- Opening Delimiter -

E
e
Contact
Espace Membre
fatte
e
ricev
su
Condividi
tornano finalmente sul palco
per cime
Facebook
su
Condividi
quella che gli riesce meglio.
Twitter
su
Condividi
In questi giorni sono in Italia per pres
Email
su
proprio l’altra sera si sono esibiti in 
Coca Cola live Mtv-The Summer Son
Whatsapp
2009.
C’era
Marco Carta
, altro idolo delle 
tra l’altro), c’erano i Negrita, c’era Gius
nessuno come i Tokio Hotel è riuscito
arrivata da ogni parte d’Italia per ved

- Closing Delimiter -
- Opening Delimiter -

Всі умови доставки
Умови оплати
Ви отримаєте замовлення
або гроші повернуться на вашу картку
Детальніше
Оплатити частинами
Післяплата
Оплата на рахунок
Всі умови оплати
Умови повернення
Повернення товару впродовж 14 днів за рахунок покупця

- Closing Delimiter -
- Opening Delimiter -

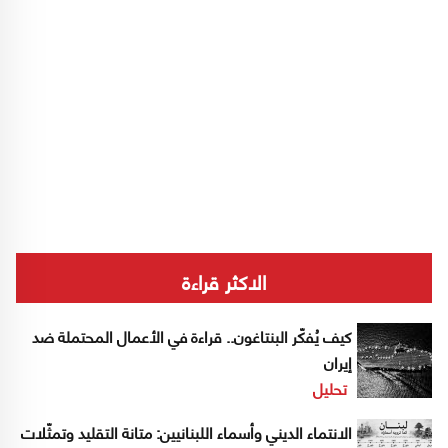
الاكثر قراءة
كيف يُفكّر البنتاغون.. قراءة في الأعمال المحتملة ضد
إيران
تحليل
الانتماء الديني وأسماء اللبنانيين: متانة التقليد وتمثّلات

- Closing Delimiter -

Pull every line containing the word "рахунок" out of the material and copy it.

_Output of the exercise_.
Оплата на рахунок
Повернення товару впродовж 14 днів за рахунок покупця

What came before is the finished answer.